Excluding pictures, retype the line with "Gol Caracol" and each line that follows it to the end of the data below, word for word.

==== Source data ====

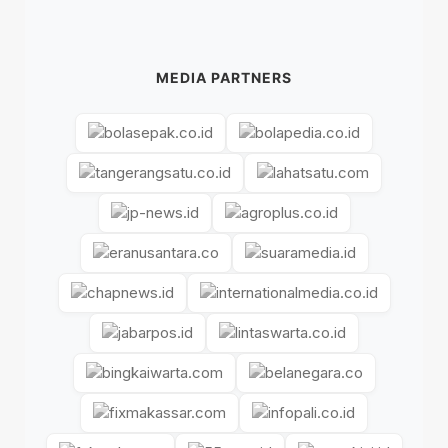
MEDIA PARTNERS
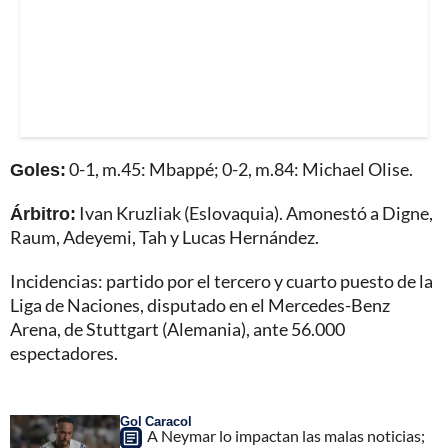
Goles:
0-1, m.45: Mbappé; 0-2, m.84: Michael Olise.
Árbitro:
Ivan Kruzliak (Eslovaquia). Amonestó a Digne,
Raum, Adeyemi, Tah y Lucas Hernández.
Incidencias: partido por el tercero y cuarto puesto de la
Liga de Naciones, disputado en el Mercedes-Benz
Arena, de Stuttgart (Alemania), ante 56.000
espectadores.
Gol Caracol
A Neymar lo impactan las malas noticias;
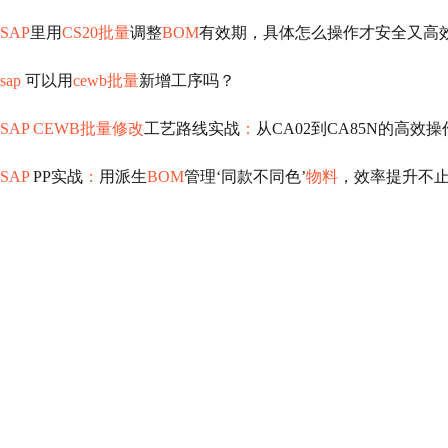
SAP
里用
CS20批量
调整
BOM
有效期，具体怎么操作才安全又高
sap
可以用
cewb批量
新增工序吗？
SAP CEWB批量修改
工艺路线实战
：
从CA02到CA85N的高效
SAP
PP实战
：
用派生
BOM
管理‘同款不同色’
物料
，效率提升不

====

- [Result of the task]
Gol Caracol
A Neymar lo impactan las malas noticias;
SAP
里用
CS20批量
调整
BOM
有效期，具体怎么操作才安全又高
sap
可以用
cewb批量
新增工序吗？
SAP CEWB批量修改
工艺路线实战
：
从CA02到CA85N的高效
SAP
PP实战
：
用派生
BOM
管理‘同款不同色’
物料
，效率提升不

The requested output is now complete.